On the track “Purity” from his 2018 album TESTING, Rocky reflected: “Lose someone every release, it feels like the curse is in me.” After losing his father, his friend Yams, and his sister during periods immediately surrounding three different album drops, Rocky’s talk of feeling cursed seems especially poignant when you consider his next album, All Smiles, is expected soon. “IM LOST FOR WORDS,” said Flacko on Instagram, echoing the words of an industry upon which Scott’s influence should not be underestimated. Though he would only ever play it down, his imprint remains clear on the Mob and beyond.
When Rocky first emerged with the syrupy “Purple Swag” in 2011, many said he sounded like a Houston rapper — even though he’s actually from Harlem. With its tempo lagging in stoner slow-mo, “Purple Swag” employs the chopped and screwed production technique that Houston’s DJ Screw pioneered in the late 1990s (essentially slowing tracks down “so that everyone can feel them”). Scott has often said in interviews that Screw was the main reason he started DJing.
Artists like Screw were commonplace in Scott’s DJ sets on Ballers’ Eve, a radio show started as a way of bringing Southern rap sounds to New York. “Ballers’ Eve is two hours every week of just trill, crunk, turnt up, Southern comfort music for us and the listeners,” Scott once told the Village Voice; those descriptors could pretty easily be applied to most of the rap sounds now in vogue. Among many others, perhaps the greatest legacy both Scott and Yams left behind is making Southern, drugged-out beats cool in NYC and, therefore, the world.

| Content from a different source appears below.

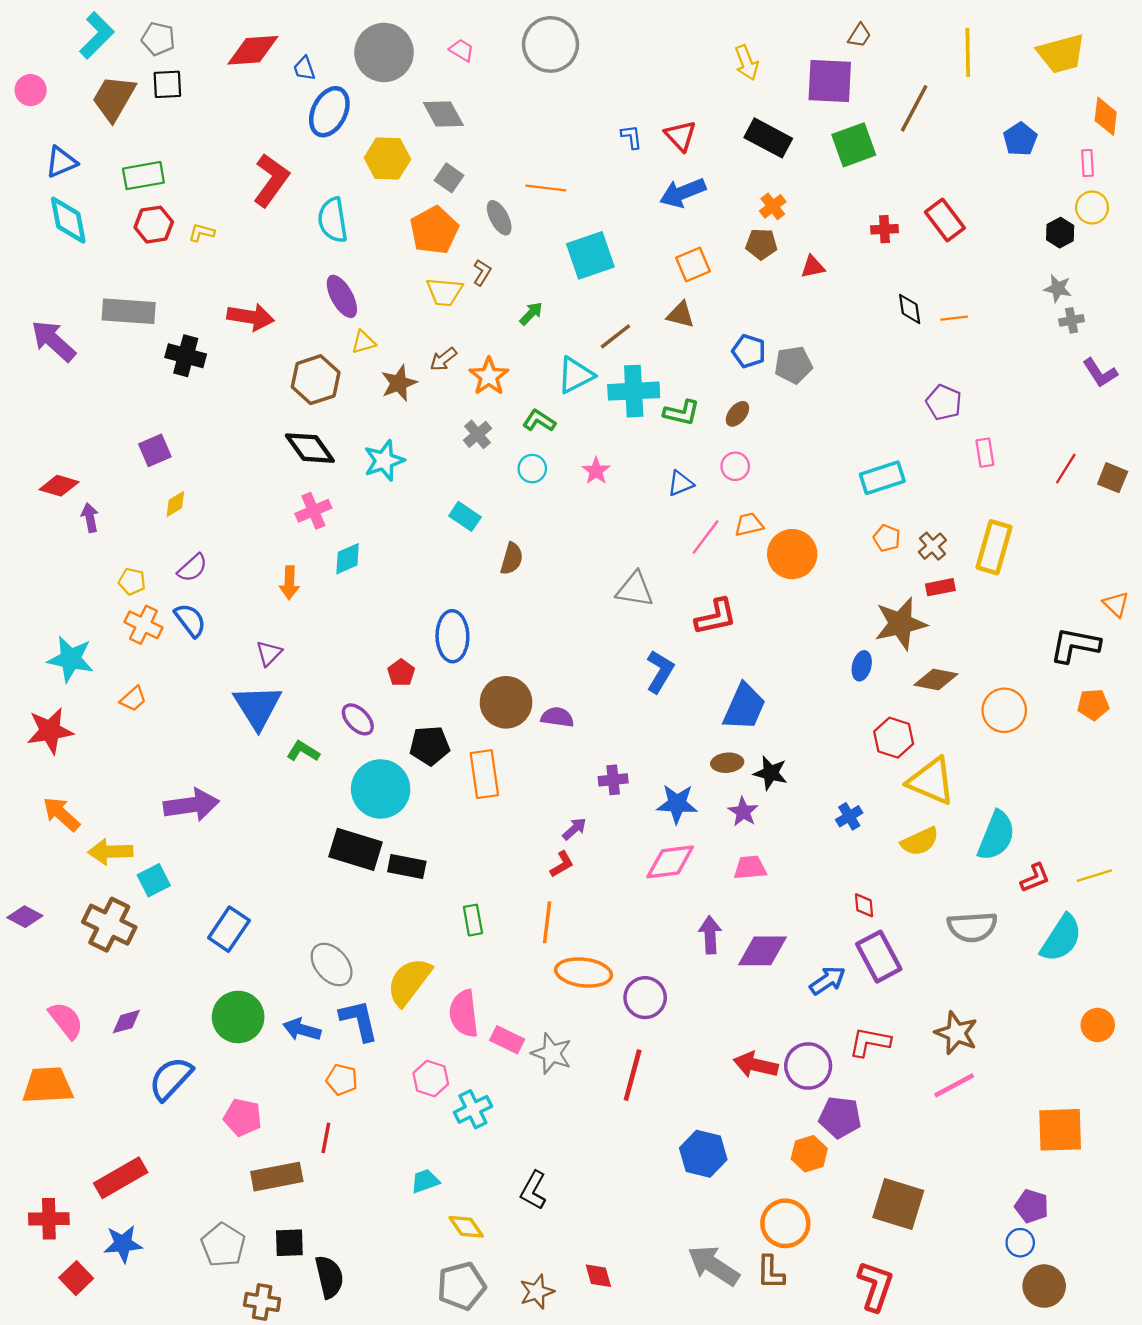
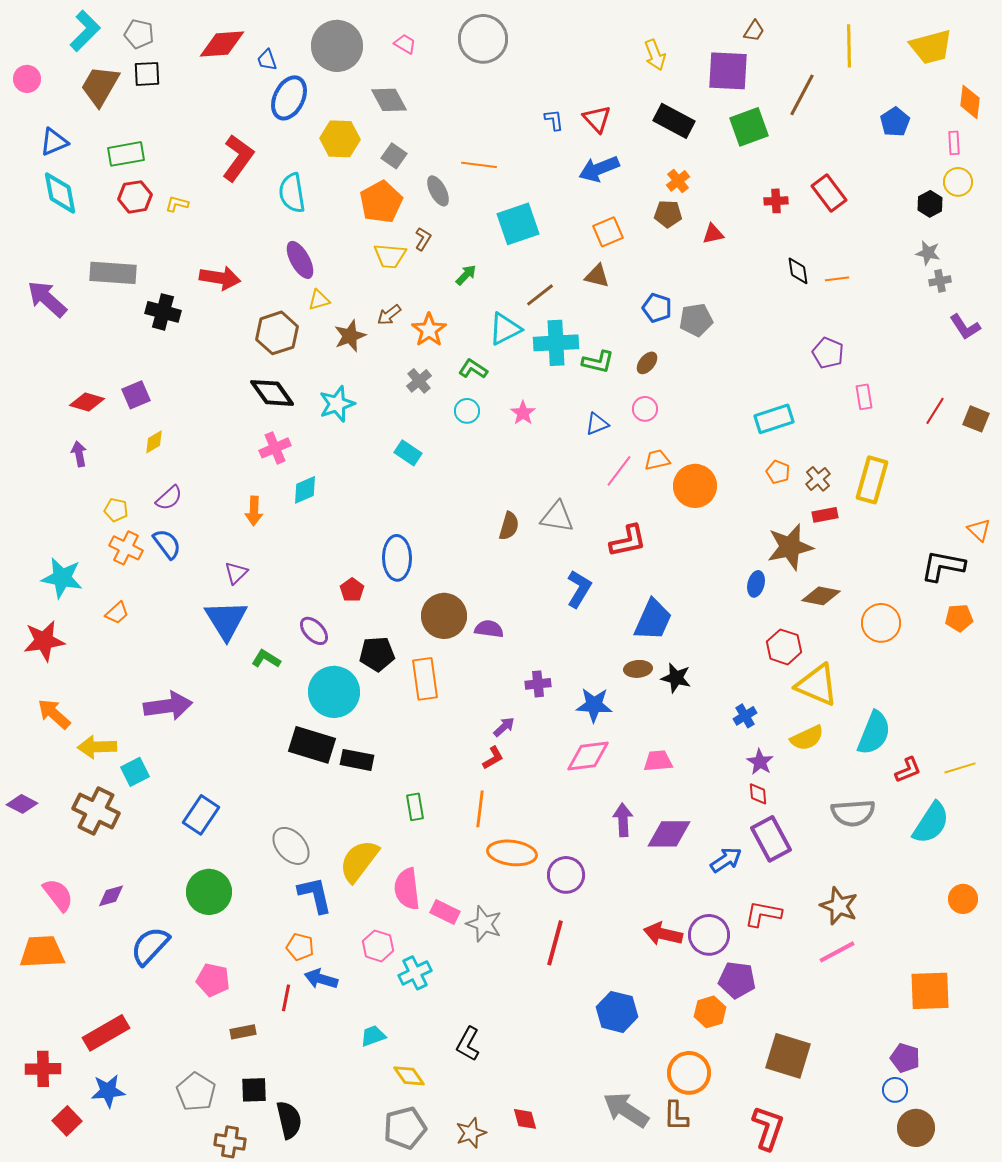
red diamond: (59, 486) -> (87, 402), moved
brown semicircle: (512, 559) -> (509, 526), moved
purple star: (743, 812) -> (760, 762), moved
blue arrow: (302, 1030) -> (321, 979), moved
brown rectangle: (277, 1177) -> (243, 1032), size x0.6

Which is not to say that Scott was on drugs himself. “This was one of the healthiest guys I knew,” said A$AP Ferg in his Instagram tribute. At least according to his most recent interviews, Scott didn’t smoke weed, drink lean, or eat meat, preferring instead to stay ‘cozy,’ a word he helped redefine for the millennial generation. As per the Mob definition, cozy has come to mean fresh, cool, and, above all, chill, a life philosophy best captured by AWGE DJ duo Cozy Boys, which comprises Scott and A$AP Lou. Like the aural equivalent of smoking a doobie in a bubblebath, Cozy Boys mixes range from the steamy to the soppy. “Fuck Cozy Boys II,” featuring dewy-eyed cuts from Madeintyo, Trippie Redd and 03 Greedo, is the best of all.

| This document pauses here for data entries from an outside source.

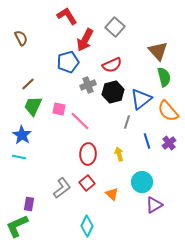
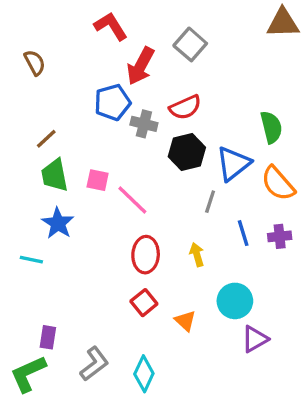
brown triangle: (158, 51) -> (283, 23), moved, turned -50
gray cross: (88, 85) -> (144, 124), moved, turned 35
green trapezoid: (33, 106) -> (55, 175), turned -35
blue star: (22, 135) -> (58, 223), moved
purple cross: (169, 143) -> (280, 236), turned 32
gray L-shape: (62, 188) -> (94, 364), moved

Yet Scott’s talents extended well beyond the DJ decks. Many credit the A$AP look — sharp yet comfortable, eye-catching yet understated — to Scott more than anyone else. Testament to his management skills, meanwhile, is the ascent of Kilo Kish. The two of them met at an N.E.R.D. gig (obviously), and soon after Kish was living at Scott’s house in New York. Along with Atlanta rapper Smash Simmons, Kish began making tunes in Scott’s bedroom. She’s since worked with The Internet, Chet Faker and Gorillaz.

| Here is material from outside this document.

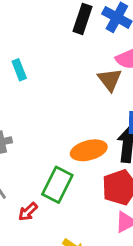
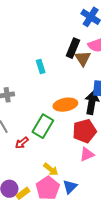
black rectangle: (83, 19) -> (73, 48), moved
cyan rectangle: (19, 70) -> (41, 67), moved

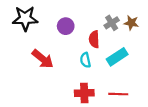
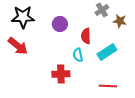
gray cross: (112, 23) -> (102, 10), moved
red arrow: (43, 59) -> (18, 46), moved
red cross: (84, 93) -> (61, 74), moved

It’s on a Kish track (2013’s brilliant “Trappin”), that Vince Staples spoke the immortal line “Me and J. Scott get ribs from the vegan.” As the track fades out, Staples and Earl Sweatshirt (who produced the track) take turns ad-libbing semi-nonsensical quips about their friend, apparently out of nothing more than mutual appreciation. What’s telling is that none of the three artists on the track are even Mob members: far beyond the close-knit confines of his immediate rap family, Scott’s influence reached much of contemporary hip-hop. But, as evidenced by the heartfelt messages of the last few days, more important than Scott’s status as a mogul that might have been is how much he was adored simply as a friend.